**WHAT YOU NEED TO DO**
Take every line from the records below that includes the word "Quantity".

§

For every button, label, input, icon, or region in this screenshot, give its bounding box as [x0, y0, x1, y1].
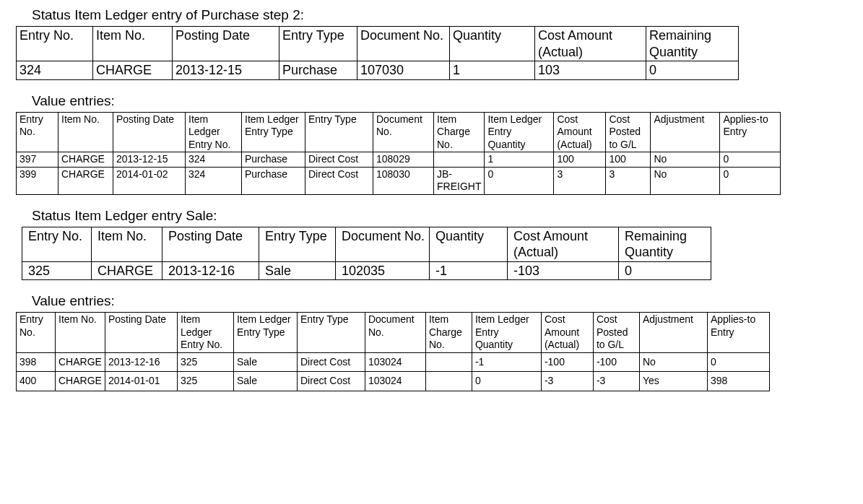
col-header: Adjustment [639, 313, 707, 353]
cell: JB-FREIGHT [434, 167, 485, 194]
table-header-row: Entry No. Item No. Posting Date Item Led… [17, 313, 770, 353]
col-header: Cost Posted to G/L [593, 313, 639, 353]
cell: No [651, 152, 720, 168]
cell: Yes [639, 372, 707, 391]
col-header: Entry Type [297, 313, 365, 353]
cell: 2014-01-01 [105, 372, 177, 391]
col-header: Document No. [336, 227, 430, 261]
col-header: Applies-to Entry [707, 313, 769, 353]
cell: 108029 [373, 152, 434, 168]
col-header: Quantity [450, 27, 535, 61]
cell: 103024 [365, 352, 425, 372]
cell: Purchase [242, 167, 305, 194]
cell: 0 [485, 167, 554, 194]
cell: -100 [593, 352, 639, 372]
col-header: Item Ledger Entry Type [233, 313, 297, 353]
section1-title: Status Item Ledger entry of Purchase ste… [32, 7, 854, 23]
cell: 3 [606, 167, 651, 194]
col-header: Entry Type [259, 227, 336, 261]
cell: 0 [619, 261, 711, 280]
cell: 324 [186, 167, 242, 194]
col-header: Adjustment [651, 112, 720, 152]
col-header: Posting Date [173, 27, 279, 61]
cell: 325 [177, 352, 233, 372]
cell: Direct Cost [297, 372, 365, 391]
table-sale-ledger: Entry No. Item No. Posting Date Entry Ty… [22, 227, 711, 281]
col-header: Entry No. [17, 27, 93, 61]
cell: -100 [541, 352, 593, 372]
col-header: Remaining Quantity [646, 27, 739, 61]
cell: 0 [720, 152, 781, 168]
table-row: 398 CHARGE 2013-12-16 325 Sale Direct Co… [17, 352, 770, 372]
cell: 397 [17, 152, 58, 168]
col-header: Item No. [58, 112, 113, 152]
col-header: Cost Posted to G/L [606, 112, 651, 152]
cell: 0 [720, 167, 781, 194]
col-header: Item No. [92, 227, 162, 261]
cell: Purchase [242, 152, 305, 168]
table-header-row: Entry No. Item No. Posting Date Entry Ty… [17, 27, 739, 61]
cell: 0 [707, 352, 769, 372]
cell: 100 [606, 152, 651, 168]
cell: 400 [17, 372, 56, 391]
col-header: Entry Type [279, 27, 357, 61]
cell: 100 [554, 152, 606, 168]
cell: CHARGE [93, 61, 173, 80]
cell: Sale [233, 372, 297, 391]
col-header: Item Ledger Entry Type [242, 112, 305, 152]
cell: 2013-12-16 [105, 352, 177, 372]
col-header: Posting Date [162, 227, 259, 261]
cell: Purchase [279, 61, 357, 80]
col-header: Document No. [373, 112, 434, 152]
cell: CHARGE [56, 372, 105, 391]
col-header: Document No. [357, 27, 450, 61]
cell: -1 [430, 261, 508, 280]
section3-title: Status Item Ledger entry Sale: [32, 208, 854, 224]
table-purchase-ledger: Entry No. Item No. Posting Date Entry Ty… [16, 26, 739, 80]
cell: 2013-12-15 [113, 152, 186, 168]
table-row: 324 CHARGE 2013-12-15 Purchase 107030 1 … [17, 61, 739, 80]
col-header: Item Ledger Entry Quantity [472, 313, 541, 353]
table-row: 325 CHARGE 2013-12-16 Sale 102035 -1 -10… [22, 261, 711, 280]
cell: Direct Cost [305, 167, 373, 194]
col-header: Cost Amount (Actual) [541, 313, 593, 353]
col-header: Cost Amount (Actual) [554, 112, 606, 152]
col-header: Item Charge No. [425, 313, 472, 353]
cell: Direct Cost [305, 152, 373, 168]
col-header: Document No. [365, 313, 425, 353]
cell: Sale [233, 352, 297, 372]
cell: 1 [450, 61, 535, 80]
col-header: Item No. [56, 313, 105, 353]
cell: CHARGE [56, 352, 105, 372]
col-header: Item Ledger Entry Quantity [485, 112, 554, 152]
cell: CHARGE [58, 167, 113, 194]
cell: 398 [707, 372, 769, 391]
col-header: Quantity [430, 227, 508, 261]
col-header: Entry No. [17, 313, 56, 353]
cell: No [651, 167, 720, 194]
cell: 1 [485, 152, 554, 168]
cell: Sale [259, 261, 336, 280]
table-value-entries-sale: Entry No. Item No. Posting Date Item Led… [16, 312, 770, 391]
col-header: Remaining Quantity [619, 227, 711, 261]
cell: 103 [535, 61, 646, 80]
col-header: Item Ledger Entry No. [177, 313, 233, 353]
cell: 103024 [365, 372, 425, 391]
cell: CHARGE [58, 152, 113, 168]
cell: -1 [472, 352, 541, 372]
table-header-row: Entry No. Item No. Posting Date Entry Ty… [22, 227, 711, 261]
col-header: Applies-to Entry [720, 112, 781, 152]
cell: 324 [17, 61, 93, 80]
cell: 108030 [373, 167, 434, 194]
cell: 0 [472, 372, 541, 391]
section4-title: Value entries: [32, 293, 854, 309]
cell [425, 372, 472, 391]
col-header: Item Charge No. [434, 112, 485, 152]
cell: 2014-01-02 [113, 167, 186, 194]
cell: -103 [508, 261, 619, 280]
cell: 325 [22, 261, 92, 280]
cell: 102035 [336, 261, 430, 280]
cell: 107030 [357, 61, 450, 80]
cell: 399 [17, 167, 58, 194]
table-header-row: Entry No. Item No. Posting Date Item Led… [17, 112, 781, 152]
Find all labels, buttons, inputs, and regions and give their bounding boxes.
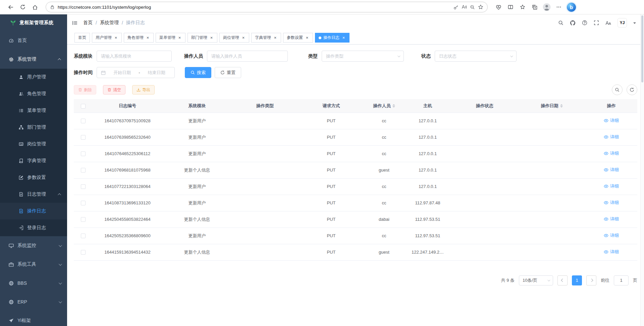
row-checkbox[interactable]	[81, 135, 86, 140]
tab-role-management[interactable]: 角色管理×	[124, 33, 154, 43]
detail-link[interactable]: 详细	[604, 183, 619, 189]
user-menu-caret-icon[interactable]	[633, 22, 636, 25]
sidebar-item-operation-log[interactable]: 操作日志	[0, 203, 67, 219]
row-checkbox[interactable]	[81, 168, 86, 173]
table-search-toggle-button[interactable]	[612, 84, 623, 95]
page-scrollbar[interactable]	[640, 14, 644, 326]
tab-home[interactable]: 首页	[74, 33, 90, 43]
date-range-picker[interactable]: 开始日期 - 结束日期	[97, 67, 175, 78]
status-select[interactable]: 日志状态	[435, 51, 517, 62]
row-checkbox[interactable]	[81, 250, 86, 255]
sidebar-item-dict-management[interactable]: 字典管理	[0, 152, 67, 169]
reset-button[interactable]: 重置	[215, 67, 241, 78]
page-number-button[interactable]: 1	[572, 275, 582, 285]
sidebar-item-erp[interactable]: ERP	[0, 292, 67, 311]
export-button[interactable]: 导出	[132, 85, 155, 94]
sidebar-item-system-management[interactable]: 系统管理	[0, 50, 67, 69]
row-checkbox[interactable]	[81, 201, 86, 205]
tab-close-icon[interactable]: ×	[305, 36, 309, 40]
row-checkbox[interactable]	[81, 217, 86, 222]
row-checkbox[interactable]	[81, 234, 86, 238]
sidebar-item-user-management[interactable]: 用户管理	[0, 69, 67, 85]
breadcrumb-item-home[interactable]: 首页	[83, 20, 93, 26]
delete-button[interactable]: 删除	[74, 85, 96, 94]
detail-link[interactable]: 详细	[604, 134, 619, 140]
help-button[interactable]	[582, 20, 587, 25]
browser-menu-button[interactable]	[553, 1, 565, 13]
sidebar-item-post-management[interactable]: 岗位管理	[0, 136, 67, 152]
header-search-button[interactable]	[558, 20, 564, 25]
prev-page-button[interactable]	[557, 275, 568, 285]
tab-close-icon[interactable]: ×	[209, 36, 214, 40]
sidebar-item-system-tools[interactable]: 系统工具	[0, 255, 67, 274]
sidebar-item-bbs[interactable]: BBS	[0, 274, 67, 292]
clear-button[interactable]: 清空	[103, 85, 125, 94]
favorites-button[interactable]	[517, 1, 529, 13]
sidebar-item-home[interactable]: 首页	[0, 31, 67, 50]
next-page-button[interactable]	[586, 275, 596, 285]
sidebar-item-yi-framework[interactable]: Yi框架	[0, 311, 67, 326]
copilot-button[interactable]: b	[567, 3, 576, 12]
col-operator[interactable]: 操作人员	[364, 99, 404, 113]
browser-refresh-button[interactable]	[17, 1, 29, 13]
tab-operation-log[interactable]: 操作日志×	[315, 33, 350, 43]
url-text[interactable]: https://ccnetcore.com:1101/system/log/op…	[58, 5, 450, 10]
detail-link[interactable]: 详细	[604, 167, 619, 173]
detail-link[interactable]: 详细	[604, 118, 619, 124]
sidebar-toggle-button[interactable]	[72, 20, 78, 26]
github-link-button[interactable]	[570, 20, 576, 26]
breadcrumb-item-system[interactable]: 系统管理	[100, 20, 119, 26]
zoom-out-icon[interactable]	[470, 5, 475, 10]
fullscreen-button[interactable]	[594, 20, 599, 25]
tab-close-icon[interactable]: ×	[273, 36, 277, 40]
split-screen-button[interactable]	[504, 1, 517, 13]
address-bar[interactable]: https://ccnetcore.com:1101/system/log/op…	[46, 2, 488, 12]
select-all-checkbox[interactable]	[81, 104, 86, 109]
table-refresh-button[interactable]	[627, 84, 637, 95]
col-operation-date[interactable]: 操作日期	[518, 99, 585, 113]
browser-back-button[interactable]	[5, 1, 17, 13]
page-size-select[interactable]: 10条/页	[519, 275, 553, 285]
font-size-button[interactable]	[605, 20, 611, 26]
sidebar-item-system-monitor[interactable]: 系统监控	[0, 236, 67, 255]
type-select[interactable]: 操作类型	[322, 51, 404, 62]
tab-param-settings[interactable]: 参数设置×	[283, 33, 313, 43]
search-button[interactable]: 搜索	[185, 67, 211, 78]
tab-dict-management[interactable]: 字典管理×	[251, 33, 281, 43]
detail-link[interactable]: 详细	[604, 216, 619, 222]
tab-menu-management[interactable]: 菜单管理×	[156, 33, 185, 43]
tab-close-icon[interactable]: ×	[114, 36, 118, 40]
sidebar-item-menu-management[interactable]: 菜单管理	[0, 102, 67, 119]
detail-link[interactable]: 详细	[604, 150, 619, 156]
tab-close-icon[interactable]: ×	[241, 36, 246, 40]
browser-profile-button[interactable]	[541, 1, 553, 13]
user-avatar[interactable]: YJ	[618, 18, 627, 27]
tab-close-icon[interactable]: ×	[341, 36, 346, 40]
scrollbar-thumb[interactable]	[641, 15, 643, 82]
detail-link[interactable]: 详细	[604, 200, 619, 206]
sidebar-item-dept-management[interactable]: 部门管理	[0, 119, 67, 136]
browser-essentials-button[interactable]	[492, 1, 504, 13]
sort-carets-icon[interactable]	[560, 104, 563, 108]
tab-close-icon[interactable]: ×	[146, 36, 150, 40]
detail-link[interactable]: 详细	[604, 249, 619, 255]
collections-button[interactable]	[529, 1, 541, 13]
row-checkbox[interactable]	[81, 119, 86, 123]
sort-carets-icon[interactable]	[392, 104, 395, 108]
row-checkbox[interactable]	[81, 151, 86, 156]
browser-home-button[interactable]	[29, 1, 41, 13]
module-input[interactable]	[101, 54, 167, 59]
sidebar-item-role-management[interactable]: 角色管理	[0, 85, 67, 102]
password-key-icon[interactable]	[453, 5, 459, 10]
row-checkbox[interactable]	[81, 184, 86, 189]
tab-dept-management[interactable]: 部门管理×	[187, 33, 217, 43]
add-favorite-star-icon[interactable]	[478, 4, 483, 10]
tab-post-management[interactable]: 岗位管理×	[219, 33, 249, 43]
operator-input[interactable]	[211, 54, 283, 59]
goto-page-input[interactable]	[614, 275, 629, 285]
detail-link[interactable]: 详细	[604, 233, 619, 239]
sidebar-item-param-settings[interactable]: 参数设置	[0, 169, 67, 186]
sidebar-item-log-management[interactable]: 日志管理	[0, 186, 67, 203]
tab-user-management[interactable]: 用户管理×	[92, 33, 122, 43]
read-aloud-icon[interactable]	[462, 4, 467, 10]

§

**SOLUTION TO THE PROBLEM**
col-header: Quantity [450, 27, 535, 61]
col-header: Remaining Quantity [646, 27, 739, 61]
col-header: Item Ledger Entry Quantity [472, 313, 541, 353]
col-header: Item Ledger Entry Quantity [485, 112, 554, 152]
col-header: Quantity [430, 227, 508, 261]
col-header: Remaining Quantity [619, 227, 711, 261]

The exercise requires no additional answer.